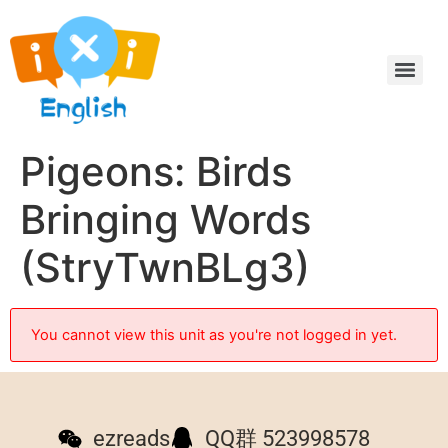
Pigeons: Birds
Bringing Words
(StryTwnBLg3)
You cannot view this unit as you're not logged in yet.
ezreads
QQ群 523998578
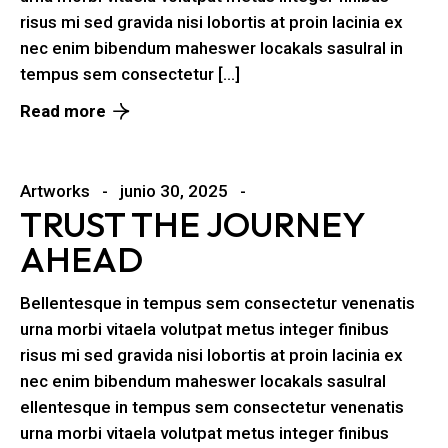
risus mi sed gravida nisi lobortis at proin lacinia ex
nec enim bibendum maheswer locakals sasulral in
tempus sem consectetur […]
Read more
Artworks
junio 30, 2025
TRUST THE JOURNEY
AHEAD
Bellentesque in tempus sem consectetur venenatis
urna morbi vitaela volutpat metus integer finibus
risus mi sed gravida nisi lobortis at proin lacinia ex
nec enim bibendum maheswer locakals sasulral
ellentesque in tempus sem consectetur venenatis
urna morbi vitaela volutpat metus integer finibus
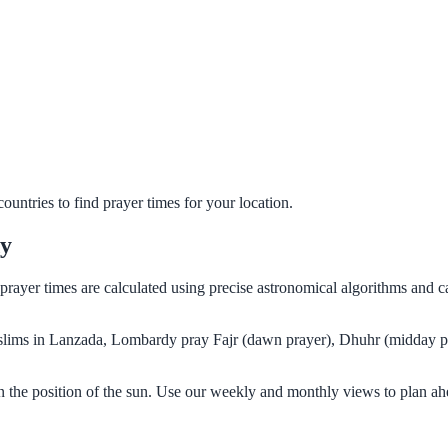
untries to find prayer times for your location.
dy
 prayer times are calculated using precise astronomical algorithms and 
Muslims in Lanzada, Lombardy pray Fajr (dawn prayer), Dhuhr (midday pr
 the position of the sun. Use our weekly and monthly views to plan ah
##############################
TASK TO CARRY OUT: Would you set down the entries exactly as given, minus their pictures?

RESULT OF THIS EXERCISE:
Pigeons: Birds
Bringing Words
(StryTwnBLg3)
You cannot view this unit as you're not logged in yet.
ezreads
QQ群 523998578
risus mi sed gravida nisi lobortis at proin lacinia ex
nec enim bibendum maheswer locakals sasulral in
tempus sem consectetur […]
Read more
Artworks
junio 30, 2025
TRUST THE JOURNEY
AHEAD
Bellentesque in tempus sem consectetur venenatis
urna morbi vitaela volutpat metus integer finibus
risus mi sed gravida nisi lobortis at proin lacinia ex
nec enim bibendum maheswer locakals sasulral
ellentesque in tempus sem consectetur venenatis
urna morbi vitaela volutpat metus integer finibus
untries to find prayer times for your location.
dy
 prayer times are calculated using precise astronomical algorithms and 
Muslims in Lanzada, Lombardy pray Fajr (dawn prayer), Dhuhr (midday pr
 the position of the sun. Use our weekly and monthly views to plan ah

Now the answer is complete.